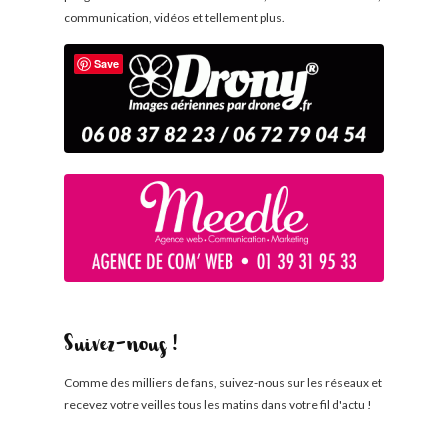
communication, vidéos et tellement plus.
Save
Suivez-nous !
Comme des milliers de fans, suivez-nous sur les réseaux et
recevez votre veilles tous les matins dans votre fil d'actu !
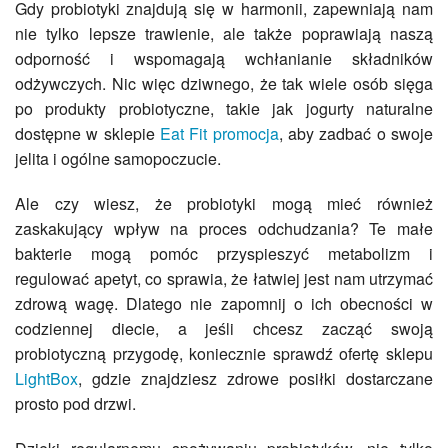
Gdy probiotyki znajdują się w harmonii, zapewniają nam
nie tylko lepsze trawienie, ale także poprawiają naszą
odporność i wspomagają wchłanianie składników
odżywczych. Nic więc dziwnego, że tak wiele osób sięga
po produkty probiotyczne, takie jak jogurty naturalne
dostępne w sklepie
Eat Fit promocja
, aby zadbać o swoje
jelita i ogólne samopoczucie.
Ale czy wiesz, że probiotyki mogą mieć również
zaskakujący wpływ na proces odchudzania? Te małe
bakterie mogą pomóc przyspieszyć metabolizm i
regulować apetyt, co sprawia, że łatwiej jest nam utrzymać
zdrową wagę. Dlatego nie zapomnij o ich obecności w
codziennej diecie, a jeśli chcesz zacząć swoją
probiotyczną przygodę, koniecznie sprawdź ofertę sklepu
LightBox
, gdzie znajdziesz zdrowe posiłki dostarczane
prosto pod drzwi.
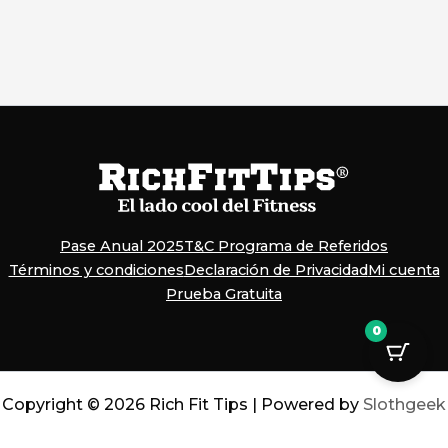
Pase Anual 2025
T&C Programa de Referidos
Términos y condiciones
Declaración de Privacidad
Mi cuenta
Prueba Gratuita
0
Copyright © 2026 Rich Fit Tips | Powered by
Slothgeek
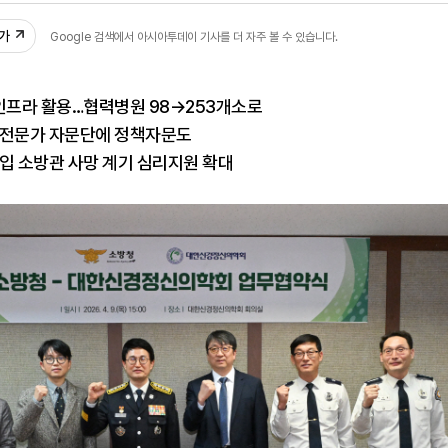
추가
Google 검색에서 아시아투데이 기사를 더 자주 볼 수 있습니다.
 인프라 활용…협력병원 98→253개소로
전문가 자문단에 정책자문도
입 소방관 사망 계기 심리지원 확대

--------------------

■ WHAT THE EXERCISE ASKS ■
A word-for-word copy of the listing is the goal; keep every picture out of it.

■ WORKED SOLUTION ■
communication, vidéos et tellement plus.
Save
Suivez-nous !
Comme des milliers de fans, suivez-nous sur les réseaux et
recevez votre veilles tous les matins dans votre fil d'actu !
Gdy probiotyki znajdują się w harmonii, zapewniają nam
nie tylko lepsze trawienie, ale także poprawiają naszą
odporność i wspomagają wchłanianie składników
odżywczych. Nic więc dziwnego, że tak wiele osób sięga
po produkty probiotyczne, takie jak jogurty naturalne
dostępne w sklepie
Eat Fit promocja
, aby zadbać o swoje
jelita i ogólne samopoczucie.
Ale czy wiesz, że probiotyki mogą mieć również
zaskakujący wpływ na proces odchudzania? Te małe
bakterie mogą pomóc przyspieszyć metabolizm i
regulować apetyt, co sprawia, że łatwiej jest nam utrzymać
zdrową wagę. Dlatego nie zapomnij o ich obecności w
codziennej diecie, a jeśli chcesz zacząć swoją
probiotyczną przygodę, koniecznie sprawdź ofertę sklepu
LightBox
, gdzie znajdziesz zdrowe posiłki dostarczane
prosto pod drzwi.
Pase Anual 2025
T&C Programa de Referidos
Términos y condiciones
Declaración de Privacidad
Mi cuenta
Prueba Gratuita
0
Copyright © 2026 Rich Fit Tips | Powered by
Slothgeek
추가
Google 검색에서 아시아투데이 기사를 더 자주 볼 수 있습니다.
 인프라 활용…협력병원 98→253개소로
전문가 자문단에 정책자문도
입 소방관 사망 계기 심리지원 확대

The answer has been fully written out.